Theoretical and Practical Implications

This paper's findings have significant implications for climatology, offering alternative means to explore atmospheric dynamics beyond established paradigms. By revealing intricate interaction patterns potentially obscured in conventional analyses, this framework has the potential to improve understanding of climatic shifts and responses to anthropogenic influences.

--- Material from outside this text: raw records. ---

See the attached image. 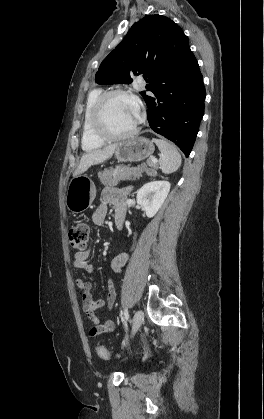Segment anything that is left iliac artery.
I'll list each match as a JSON object with an SVG mask.
<instances>
[{
    "instance_id": "obj_1",
    "label": "left iliac artery",
    "mask_w": 264,
    "mask_h": 419,
    "mask_svg": "<svg viewBox=\"0 0 264 419\" xmlns=\"http://www.w3.org/2000/svg\"><path fill=\"white\" fill-rule=\"evenodd\" d=\"M124 318L126 320H128V318H129V314H128V310L127 309L124 310Z\"/></svg>"
}]
</instances>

Furthermore, the broader framework is applicable to various disciplines where complex systems are best understood through interactive contexts, promising developments in fields ranging from neuroscience to social science.

Future Directions

The paper concludes by suggesting potential for extending this analysis to diverse climatological fields, as well as refining network construction methodologies for even richer insights. As large-scale environmental changes challenge existing paradigms, such integrative methods promise invaluable insights into the Earth’s complex systemic interdependencies. There is also room to explore weighted edges and nonlinear dependencies to further refine this approach. Implementing sophisticated domain-specific network null models might prove fruitful for extracting even deeper insights into interacting network structures.

Overall, this paper sets the stage for a new way of understanding complex systems through state-of-the-art network analysis, offering a blueprint for expanded interdisciplinary research using similar methodologies.